Hays Police Chief Don Scheibler says a mischaracterization of this incident as a “raid” resulted in the story being spread worldwide. That being said, the son of the man at the center of this case says more needs to be done in Kansas to help terminally ill patients.

“Kansas really needs to legalize medical marijuana and help those who actually need it,” Lee Bretz, the son of 69-year-old Greg Bretz, said.

Chief Scheibler says that on Dec. 19, officers were called to HaysMed after staff caught Greg using THC-infused products in his hospital room.

“They were concerned about the potential fire hazard, but more importantly, they were also concerned about how it made him feel sick,” Chief Scheibler said.

Lee says his father is terminally ill—his cancer is now inoperable.

“So the chemo hadn’t been too kind to him, so he’s been exploring some other options, and it seemed to be helping him out a little bit, but that all went south when he got turned in by one of the hospital staff,” Lee said.

The hospital confiscated those products before turning them over to the police. Although Greg was not arrested, he was issued a ticket.

“The officer, as he was leaving the building, he didn’t feel comfortable writing the ticket,” Chief Scheibler said. “That day, the officer sent an email to the city prosecutor requesting that the charge be dismissed.”

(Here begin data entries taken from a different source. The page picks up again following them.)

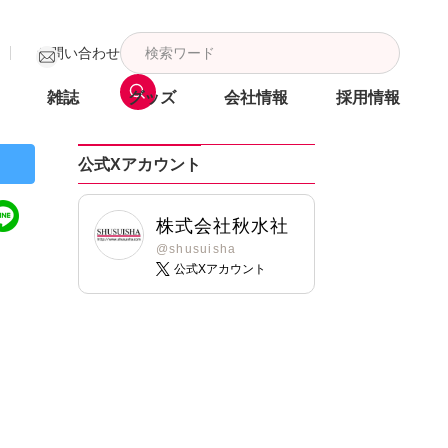
お問い合わせ
雑誌
グッズ
会社情報
採用情報
公式Xアカウント
株式会社秋水社
@shusuisha
公式Xアカウント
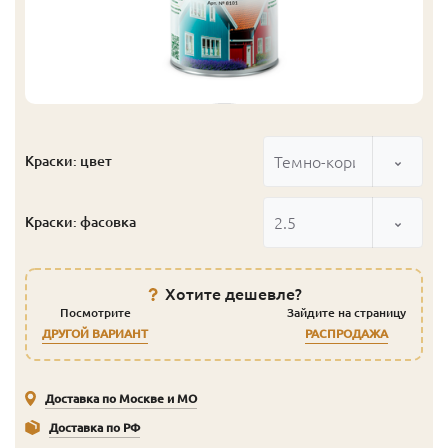
Темно-коричневый
Краски: цвет
2.5
Краски: фасовка
Хотите дешевле?
Посмотрите
Зайдите на страницу
ДРУГОЙ ВАРИАНТ
РАСПРОДАЖА
Доставка по Москве и МО
Доставка по РФ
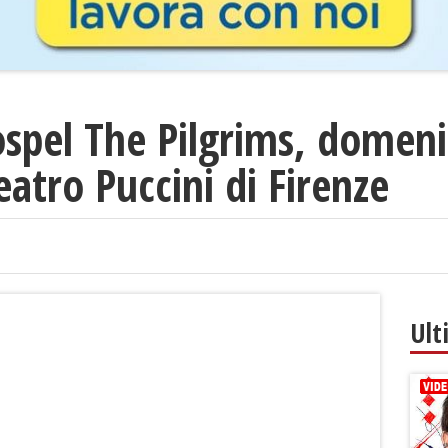
ospel The Pilgrims, domen
eatro Puccini di Firenze
Ult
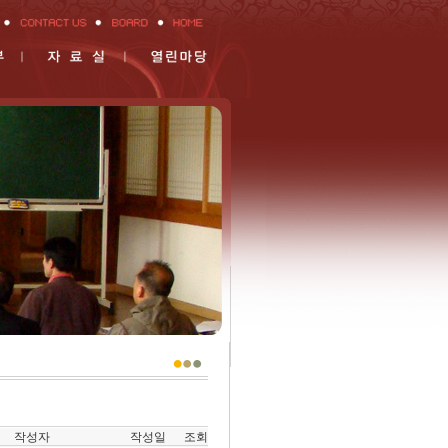
작성자
작성일
조회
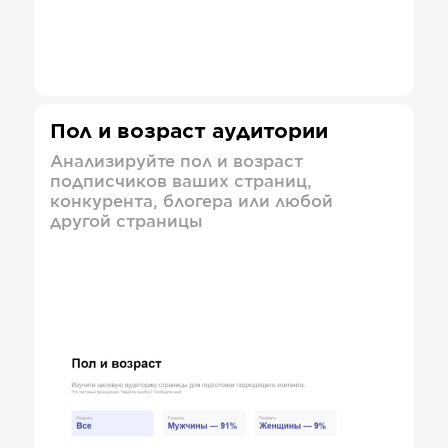
Пол и возраст аудитории
Анализируйте пол и возраст
подписчиков ваших страниц,
конкурента, блогера или любой
другой страницы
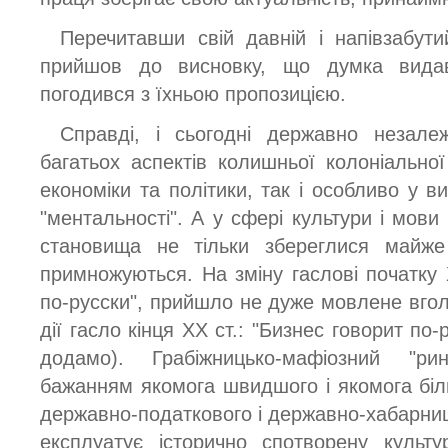
Перечитавши свій давній і напівзабути
прийшов до висновку, що думка видав
погодився з їхньою пропозицією.
Справді, і сьогодні державно незале
багатьох аспектів колишньої колоніальної
економіки та політики, так і особливо у 
"ментальності". А у сфері культури і мови 
становища не тільки збереглися майж
примножуються. На зміну гаслові початку 
по-русски", прийшло не дуже мовлене вгол
дії гасло кінця XX ст.: "Бизнес говорит по-
додамо). Грабіжницько-мафіозний "р
бажанням якомога швидшого і якомога біл
державно-податкового і державно-хабарниц
експлуатує історично спотворену культу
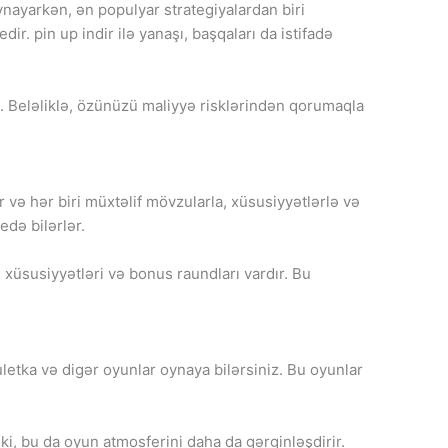
nayarkən, ən populyar strategiyalardan biri
ir. pin up indir ilə yanaşı, başqaları da istifadə
. Beləliklə, özünüzü maliyyə risklərindən qorumaqla
 və hər biri müxtəlif mövzularla, xüsusiyyətlərlə və
edə bilərlər.
üsusiyyətləri və bonus raundları vardır. Bu
ruletka və digər oyunlar oynaya bilərsiniz. Bu oyunlar
r ki, bu da oyun atmosferini daha da gərginləşdirir.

Due to the holidays, that charge was dismissed on Tuesday, eight days after the initial incident. However, Lee says it’s just not enough.

“Well, it makes me feel good, but it still don’t stop the fact that, you know, the damage is done to him,” Lee said. “We just want the best for our loved ones, you know.”

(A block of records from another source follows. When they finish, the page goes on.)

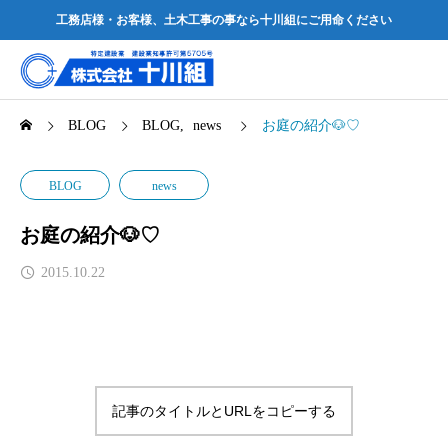
工務店様・お客様、土木工事の事なら十川組にご用命ください
BLOG
BLOG
news
お庭の紹介🐶♡
BLOG
news
お庭の紹介🐶♡
2015.10.22
記事のタイトルとURLをコピーする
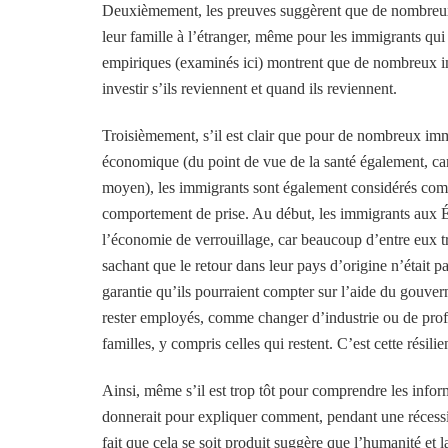
Deuxièmement, les preuves suggèrent que de nombreux 
leur famille à l’étranger, même pour les immigrants qui
empiriques (examinés ici) montrent que de nombreux i
investir s’ils reviennent et quand ils reviennent.
Troisièmement, s’il est clair que pour de nombreux immi
économique (du point de vue de la santé également, car
moyen), les immigrants sont également considérés comme
comportement de prise. Au début, les immigrants aux Ét
l’économie de verrouillage, car beaucoup d’entre eux 
sachant que le retour dans leur pays d’origine n’était
garantie qu’ils pourraient compter sur l’aide du gouver
rester employés, comme changer d’industrie ou de profe
familles, y compris celles qui restent. C’est cette résil
Ainsi, même s’il est trop tôt pour comprendre les info
donnerait pour expliquer comment, pendant une récessio
fait que cela se soit produit suggère que l’humanité et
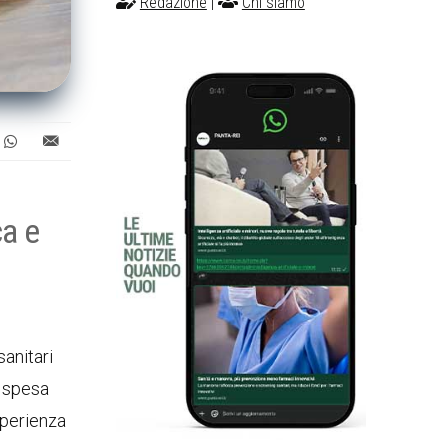
Redazione
|
Chi siamo
ca e
sanitari
a spesa
esperienza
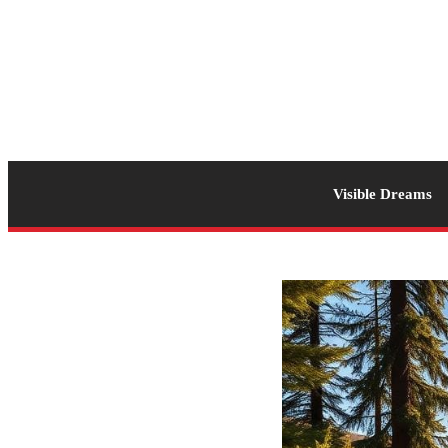
Visible Dreams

Chief Scheibler says while the conversation surrounding medical marijuana must continue, he emphasizes the officers involved acted in accordance with state and city law.

“We shouldn’t have laws on the books that we don’t want enforced, and if we want us to be compassionate, if we want us to help people, we have to address this issue in some fashion,” Chief Scheibler said.

As for those threats, the Hays Police Department says it isn’t concerned of any immediate danger but is keeping an eye on the situation.